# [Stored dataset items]
= = =

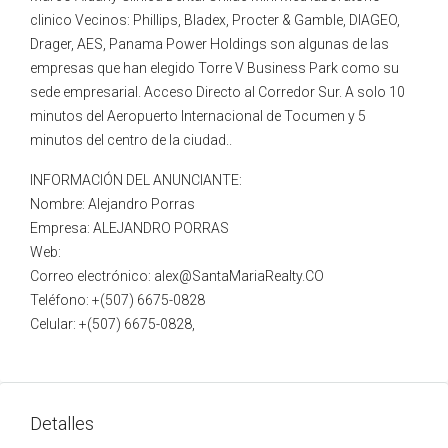
clinico Vecinos: Phillips, Bladex, Procter & Gamble, DIAGEO,
Drager, AES, Panama Power Holdings son algunas de las
empresas que han elegido Torre V Business Park como su
sede empresarial. Acceso Directo al Corredor Sur. A solo 10
minutos del Aeropuerto Internacional de Tocumen y 5
minutos del centro de la ciudad..
INFORMACIÓN DEL ANUNCIANTE:
Nombre: Alejandro Porras
Empresa: ALEJANDRO PORRAS
Web:
Correo electrónico: alex@SantaMariaRealty.CO
Teléfono: +(507) 6675-0828
Celular: +(507) 6675-0828,
Detalles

= = =

# [WORK INSTRUCTION]
In the entries above, find each line containing the string "minutos" and copy it.

# [YOUR SOLUTION]
minutos del Aeropuerto Internacional de Tocumen y 5
minutos del centro de la ciudad..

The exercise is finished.